图4:A:普瑞巴林对神经元功能的影响实验流程图;B~C:辐照后的BV2小胶质细胞上清孵育神经元对神经元树突的影响;D:损伤后的神经元上清孵育BV2小胶质细胞后相关炎症因子IL-1β、IL-6、TNF-α、COX-2、INOS和ICAM-1的mRNA水平变化;E:小胶质细胞的活化导致神经元二次损伤的原理图;F:共培养原代神经元和小胶质细胞实验图;G:原代神经元和小胶质细胞共培养中,经普瑞巴林处理后小胶质细胞的炎症因子的mRNA水平的变化;H:普瑞巴林作用后小胶质细胞IL-1β蛋白的分泌变化;I:普瑞巴林作用后小胶质细胞TNF-α蛋白的分泌变化J:普瑞巴林作用后神经元树突形态的变化;K:普瑞巴林作用后神经元树突数目的变化。

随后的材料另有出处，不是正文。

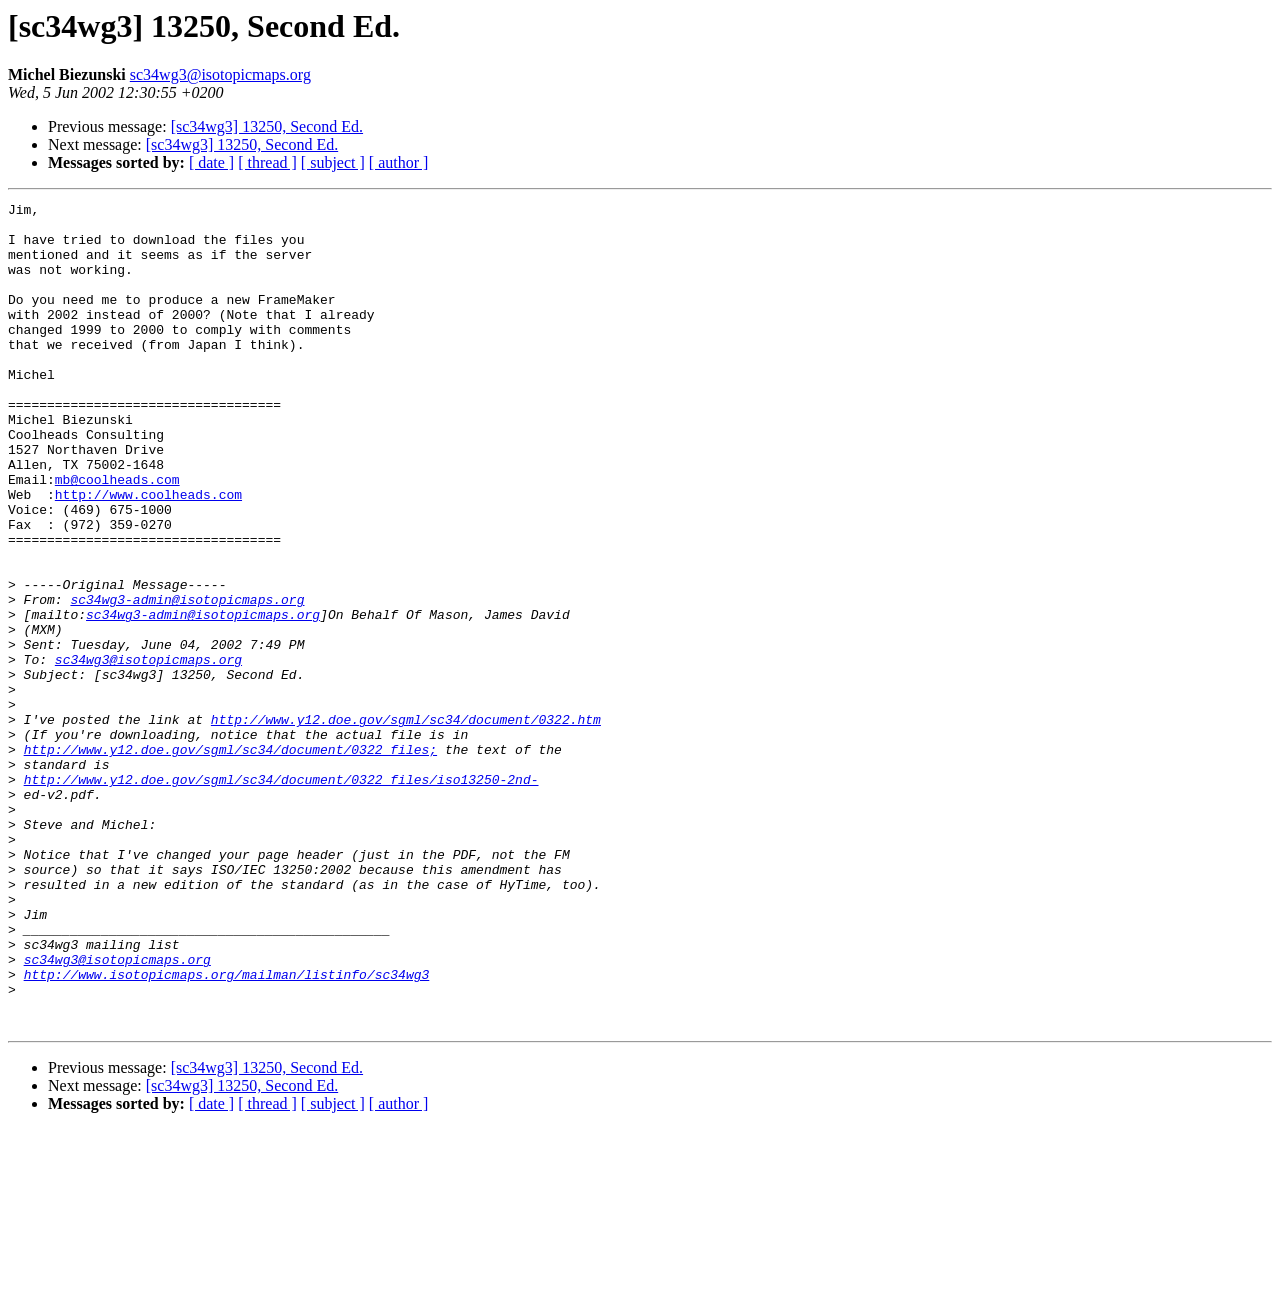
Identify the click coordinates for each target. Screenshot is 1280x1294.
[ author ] (399, 162)
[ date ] (211, 162)
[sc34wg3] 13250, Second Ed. (267, 126)
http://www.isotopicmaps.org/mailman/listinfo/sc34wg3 (227, 1130)
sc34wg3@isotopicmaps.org (220, 74)
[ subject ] (333, 162)
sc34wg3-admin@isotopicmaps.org (187, 680)
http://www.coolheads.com (148, 554)
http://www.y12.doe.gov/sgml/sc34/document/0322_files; (230, 860)
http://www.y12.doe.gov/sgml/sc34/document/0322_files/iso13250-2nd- (281, 896)
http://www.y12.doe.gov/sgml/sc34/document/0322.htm (406, 824)
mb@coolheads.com (117, 536)
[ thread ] (267, 162)
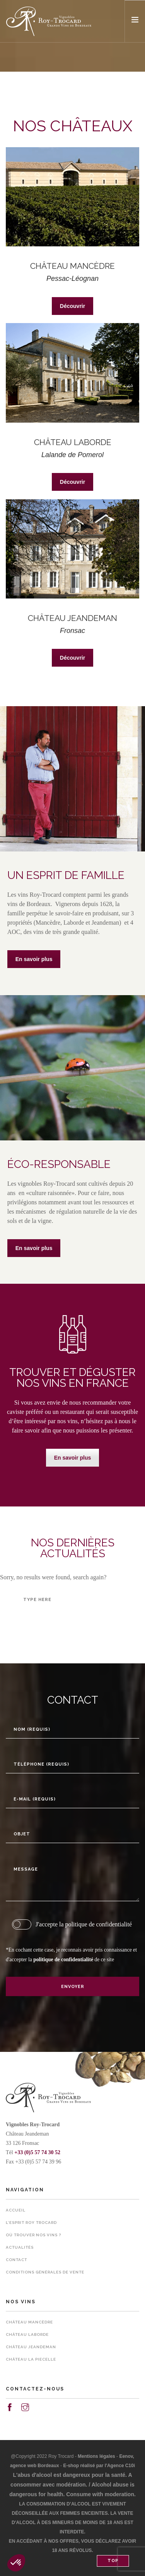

图5:TUNEL染色实验检测普瑞巴林对神经元凋亡的影响;B:免疫荧光实验通过caspase 3/Neu N抗体检测普瑞巴林对神经元凋亡的影响;C:普瑞巴林对放射性脑损伤小鼠大脑皮层神经元数目的影响;D:普瑞巴林对放射性脑损伤小鼠海马CA1神经元数目的影响;E:普瑞巴林对放射性脑损伤小鼠海马CA3神经元数目的影响;F:普瑞巴林对放射性脑损伤小鼠海马DG神经元数目的影响。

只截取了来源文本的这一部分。